Eleri Lynn, curadora da exposição - que poderá ser visitada ao longo de 2017, ano em que passam 20 anos da morte de Diana - detalhou pormenores sobre a forma como a Princesa do Povo comunicou através das roupas. "Ela foi ganhando confiança ao longo da vida, controlando a forma como era representada e comunicando de maneira inteligente através das roupas que usava", explica, adiantando que a mostra "explora a história de uma jovem mulher que teve de aprender rapidamente as regras diplomáticas de vestuário e da realeza e que colocou a indústria da moda e os estilistas britânicos no centro das atenções".

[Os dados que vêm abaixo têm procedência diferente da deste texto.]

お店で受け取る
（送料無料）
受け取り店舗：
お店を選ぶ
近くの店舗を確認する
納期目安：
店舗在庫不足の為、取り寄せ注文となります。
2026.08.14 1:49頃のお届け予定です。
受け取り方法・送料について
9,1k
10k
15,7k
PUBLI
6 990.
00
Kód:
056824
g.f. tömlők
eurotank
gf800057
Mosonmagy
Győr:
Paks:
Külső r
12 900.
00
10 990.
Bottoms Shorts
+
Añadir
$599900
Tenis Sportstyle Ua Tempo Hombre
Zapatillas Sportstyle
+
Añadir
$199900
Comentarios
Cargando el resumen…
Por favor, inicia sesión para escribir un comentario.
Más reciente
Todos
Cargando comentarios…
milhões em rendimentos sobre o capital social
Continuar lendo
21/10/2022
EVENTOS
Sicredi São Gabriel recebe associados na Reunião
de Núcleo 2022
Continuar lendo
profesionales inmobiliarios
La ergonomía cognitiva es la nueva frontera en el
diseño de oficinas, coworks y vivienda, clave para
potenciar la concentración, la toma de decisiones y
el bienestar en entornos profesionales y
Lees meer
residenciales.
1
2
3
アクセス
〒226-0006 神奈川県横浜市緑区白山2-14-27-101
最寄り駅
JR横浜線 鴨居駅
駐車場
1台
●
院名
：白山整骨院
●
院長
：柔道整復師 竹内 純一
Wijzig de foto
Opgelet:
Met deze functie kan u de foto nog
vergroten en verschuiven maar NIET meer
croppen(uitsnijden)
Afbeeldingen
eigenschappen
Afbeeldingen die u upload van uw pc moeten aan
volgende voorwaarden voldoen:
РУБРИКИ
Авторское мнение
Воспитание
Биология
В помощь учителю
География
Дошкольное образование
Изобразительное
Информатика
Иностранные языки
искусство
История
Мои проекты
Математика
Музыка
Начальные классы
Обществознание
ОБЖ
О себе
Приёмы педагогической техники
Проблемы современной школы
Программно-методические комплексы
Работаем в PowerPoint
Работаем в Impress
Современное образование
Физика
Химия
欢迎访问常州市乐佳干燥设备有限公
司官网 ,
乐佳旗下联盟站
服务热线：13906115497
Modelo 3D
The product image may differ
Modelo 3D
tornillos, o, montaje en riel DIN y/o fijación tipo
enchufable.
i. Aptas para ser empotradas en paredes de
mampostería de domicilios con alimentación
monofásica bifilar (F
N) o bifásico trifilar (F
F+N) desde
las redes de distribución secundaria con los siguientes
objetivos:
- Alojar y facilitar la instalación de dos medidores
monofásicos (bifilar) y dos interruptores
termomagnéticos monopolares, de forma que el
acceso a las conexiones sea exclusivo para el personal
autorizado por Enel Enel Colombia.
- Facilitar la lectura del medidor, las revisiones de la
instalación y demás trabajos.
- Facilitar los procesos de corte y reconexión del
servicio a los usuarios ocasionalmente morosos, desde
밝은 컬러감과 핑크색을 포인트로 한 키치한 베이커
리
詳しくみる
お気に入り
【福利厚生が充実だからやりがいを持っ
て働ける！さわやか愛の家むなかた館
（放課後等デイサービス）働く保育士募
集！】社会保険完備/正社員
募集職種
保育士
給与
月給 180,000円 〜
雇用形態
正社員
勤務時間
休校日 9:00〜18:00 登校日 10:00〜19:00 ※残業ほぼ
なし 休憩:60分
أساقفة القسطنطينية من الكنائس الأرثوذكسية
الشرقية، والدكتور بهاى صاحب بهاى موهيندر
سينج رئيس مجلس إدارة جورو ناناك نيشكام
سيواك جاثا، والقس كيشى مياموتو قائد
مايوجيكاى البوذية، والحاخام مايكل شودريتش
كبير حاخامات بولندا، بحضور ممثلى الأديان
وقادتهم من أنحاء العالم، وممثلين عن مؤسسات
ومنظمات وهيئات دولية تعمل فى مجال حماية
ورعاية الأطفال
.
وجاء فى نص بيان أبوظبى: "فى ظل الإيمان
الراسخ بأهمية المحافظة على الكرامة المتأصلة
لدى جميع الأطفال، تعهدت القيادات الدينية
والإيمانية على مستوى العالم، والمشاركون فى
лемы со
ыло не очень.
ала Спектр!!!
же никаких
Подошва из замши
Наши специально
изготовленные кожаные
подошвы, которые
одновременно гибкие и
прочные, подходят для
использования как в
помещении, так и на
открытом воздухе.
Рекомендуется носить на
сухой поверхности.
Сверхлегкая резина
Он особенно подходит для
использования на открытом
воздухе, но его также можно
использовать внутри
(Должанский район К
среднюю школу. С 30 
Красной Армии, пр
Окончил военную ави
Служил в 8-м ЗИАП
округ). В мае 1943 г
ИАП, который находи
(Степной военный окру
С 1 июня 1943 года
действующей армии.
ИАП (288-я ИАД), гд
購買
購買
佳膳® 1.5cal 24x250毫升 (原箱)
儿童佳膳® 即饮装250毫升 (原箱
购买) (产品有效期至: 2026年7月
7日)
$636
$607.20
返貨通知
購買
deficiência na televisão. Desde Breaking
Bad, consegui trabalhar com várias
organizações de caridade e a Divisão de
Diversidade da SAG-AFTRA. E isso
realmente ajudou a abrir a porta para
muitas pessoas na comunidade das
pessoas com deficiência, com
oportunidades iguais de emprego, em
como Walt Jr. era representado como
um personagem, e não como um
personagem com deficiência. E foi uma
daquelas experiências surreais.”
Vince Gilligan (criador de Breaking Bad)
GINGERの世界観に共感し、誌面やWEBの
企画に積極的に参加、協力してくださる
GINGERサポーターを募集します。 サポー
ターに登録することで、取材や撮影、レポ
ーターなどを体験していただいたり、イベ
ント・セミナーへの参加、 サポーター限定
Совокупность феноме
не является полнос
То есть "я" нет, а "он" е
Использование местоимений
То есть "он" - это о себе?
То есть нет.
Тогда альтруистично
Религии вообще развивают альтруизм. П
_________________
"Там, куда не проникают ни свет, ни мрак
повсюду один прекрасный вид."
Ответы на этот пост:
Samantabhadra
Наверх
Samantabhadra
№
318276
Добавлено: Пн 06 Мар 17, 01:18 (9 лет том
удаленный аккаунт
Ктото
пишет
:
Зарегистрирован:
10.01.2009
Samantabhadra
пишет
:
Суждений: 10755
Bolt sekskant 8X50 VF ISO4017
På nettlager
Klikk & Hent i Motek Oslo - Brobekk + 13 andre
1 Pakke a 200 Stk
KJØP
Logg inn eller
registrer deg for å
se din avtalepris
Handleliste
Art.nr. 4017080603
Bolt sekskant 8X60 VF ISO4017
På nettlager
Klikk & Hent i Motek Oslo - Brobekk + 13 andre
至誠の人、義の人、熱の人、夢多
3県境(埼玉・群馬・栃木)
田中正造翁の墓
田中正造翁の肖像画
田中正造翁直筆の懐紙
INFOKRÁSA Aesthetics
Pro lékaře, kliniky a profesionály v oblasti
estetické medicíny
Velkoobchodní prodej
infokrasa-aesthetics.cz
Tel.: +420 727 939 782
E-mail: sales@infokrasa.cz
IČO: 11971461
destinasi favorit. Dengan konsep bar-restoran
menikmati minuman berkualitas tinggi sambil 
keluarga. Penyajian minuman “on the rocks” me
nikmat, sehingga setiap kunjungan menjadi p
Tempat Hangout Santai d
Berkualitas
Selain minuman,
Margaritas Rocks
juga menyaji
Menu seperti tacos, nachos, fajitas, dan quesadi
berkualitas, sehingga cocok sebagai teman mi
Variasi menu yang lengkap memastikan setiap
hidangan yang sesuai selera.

Diana recusava calçar luvas, por exemplo, por gostar "de andar de mãos dadas, ou de dar apertos de mão". "Ela gostava de ter contacto direto", afirma Eleri em entrevista à revista People, referindo ainda que a princesa, sempre que visitava hospitais, "gostava de usar roupas coloridas e alegres".

"Também gostava de utilizar joias grandes e pesadas, porque as crianças gostavam de brincar com elas", frisa ainda a curadora, acrescentando que foi pelas crianças que deixou de usar chapéus. "Dizia que era impossível abraçá-las" se tivesse um.